EXERCISE REQUIREMENTS: Transcribe the entries below with complete accuracy, excluding the pictures.

▼

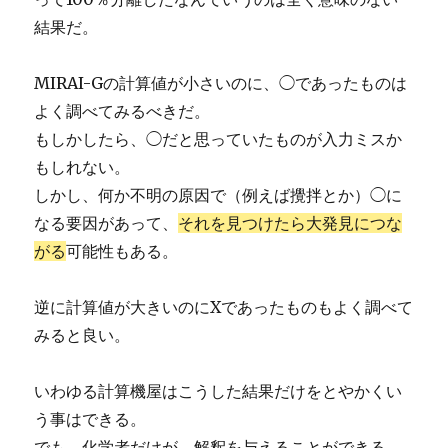
結果だ。
MIRAI-Gの計算値が小さいのに、◯であったものは
よく調べてみるべきだ。
もしかしたら、◯だと思っていたものが入力ミスか
もしれない。
しかし、何か不明の原因で（例えば攪拌とか）◯に
なる要因があって、
それを見つけたら大発見につな
がる
可能性もある。
逆に計算値が大きいのにXであったものもよく調べて
みると良い。
いわゆる計算機屋はこうした結果だけをとやかくい
う事はできる。
でも、化学者だけが、解釈を与えることができる。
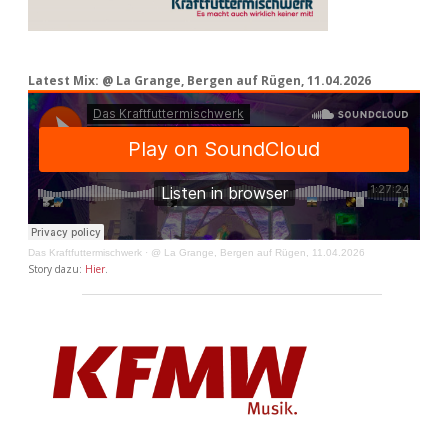
Latest Mix: @ La Grange, Bergen auf Rügen, 11.04.2026
Das Kraftfuttermischwerk
·
@ La Grange, Bergen auf Rügen, 11.04.2026
Story dazu:
Hier
.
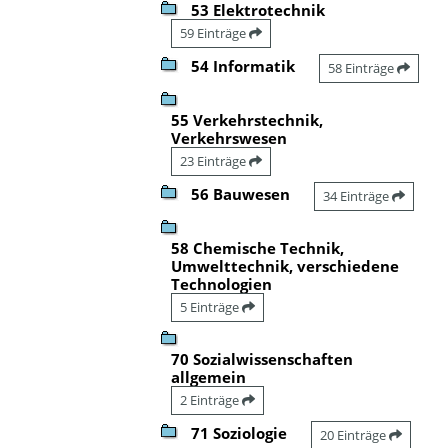
53 Elektrotechnik
59 Einträge
54 Informatik
58 Einträge
55 Verkehrstechnik,
Verkehrswesen
23 Einträge
56 Bauwesen
34 Einträge
58 Chemische Technik,
Umwelttechnik, verschiedene
Technologien
5 Einträge
70 Sozialwissenschaften
allgemein
2 Einträge
71 Soziologie
20 Einträge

▲

RESULT BELOW:
結果だ。
MIRAI-Gの計算値が小さいのに、◯であったものは
よく調べてみるべきだ。
もしかしたら、◯だと思っていたものが入力ミスか
もしれない。
しかし、何か不明の原因で（例えば攪拌とか）◯に
なる要因があって、
それを見つけたら大発見につな
がる
可能性もある。
逆に計算値が大きいのにXであったものもよく調べて
みると良い。
いわゆる計算機屋はこうした結果だけをとやかくい
う事はできる。
でも、化学者だけが、解釈を与えることができる。
Latest Mix: @ La Grange, Bergen auf Rügen, 11.04.2026
Das Kraftfuttermischwerk
·
@ La Grange, Bergen auf Rügen, 11.04.2026
Story dazu:
Hier
.
53 Elektrotechnik
59 Einträge
54 Informatik
58 Einträge
55 Verkehrstechnik,
Verkehrswesen
23 Einträge
56 Bauwesen
34 Einträge
58 Chemische Technik,
Umwelttechnik, verschiedene
Technologien
5 Einträge
70 Sozialwissenschaften
allgemein
2 Einträge
71 Soziologie
20 Einträge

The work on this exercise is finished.